The alleged attack adds to the picture of an ugly scene that unfolded at the UCLA encampment the night before law enforcement heeded Block’s calls to dismantle it. Most accounts of the violence assert that it was initiated by pro-Israel agitators who tried to storm the encampment not long after the conclusion of the Passover holiday.
The Jewish Federation of Los Angeles called the violence “shameful.” Block in a statement described it as “dark chapter in our campus’s history.”
It was unclear how many of the hundreds of pro-Israel counterprotesters who descended on the encampment late Tuesday night were affiliated with the school, if any. Many did not look college-aged.

In an interview, Kodialam, a UCLA junior, said they got a brief look at the assailants and that they looked older than college students.
“A lot of people in that crowd were not students,” Kodialam said.
A May 1 post on the UCLA Reddit page describes an attack on a group of people on UCLA’s campus at around 3:30 a.m. that seems similar to the journalists’ account. The post describes “a group of counterprotesters well above college age surround a group of girls, jeering and threatening to tie them up.”
“Police were in earshot, literally twenty feet away, and did nothing,” reads the post, whose author did not respond to a request for comment. “The guy was being kicked and brutalized by like five people and nobody stepped in to help. Another girl in that group was sprayed and blinded — again, for no reason at all. She was sobbing afterwards.”

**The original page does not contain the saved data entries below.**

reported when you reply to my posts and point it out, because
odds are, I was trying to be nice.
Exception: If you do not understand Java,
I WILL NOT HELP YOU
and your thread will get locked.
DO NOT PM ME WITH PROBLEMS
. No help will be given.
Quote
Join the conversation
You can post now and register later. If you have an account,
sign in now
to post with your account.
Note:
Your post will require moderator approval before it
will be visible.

As student encampments and the efforts to clear them have drawn national attention in recent weeks, UCLA appeared to be taking a different tack from other universities which dismantled them shortly after they were erected. Block did not call for its removal until Tuesday, five days after its initial setup.

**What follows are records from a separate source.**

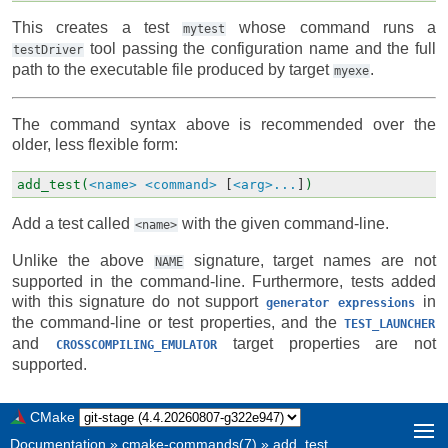
This creates a test
whose command runs a
mytest
tool passing the configuration name and the full
testDriver
path to the executable file produced by target
.
myexe
The command syntax above is recommended over the
older, less flexible form:
add_test(
<name>
<command>
[
<arg>...
]
)
Add a test called
with the given command-line.
<name>
Unlike the above
signature, target names are not
NAME
supported in the command-line. Furthermore, tests added
with this signature do not support
in
generator
expressions
the command-line or test properties, and the
TEST_LAUNCHER
and
target properties are not
CROSSCOMPILING_EMULATOR
supported.
CMake
Documentation
»
cmake-commands(7)
»
add_test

The Daily Bruin staff, whose coverage has been cited regularly by local and national journalists covering the encampment, remained undaunted. They sent several more reporters to cover the encampment’s clearing the next night.
And at least one said the incident had reinforced his interest in a journalism career.
“I do this work because I love serving the communities our paper strives to take care of,” Kodialam, 21, said. “Anytime that’s challenged, I see that as an opportunity to become a stronger reporter.”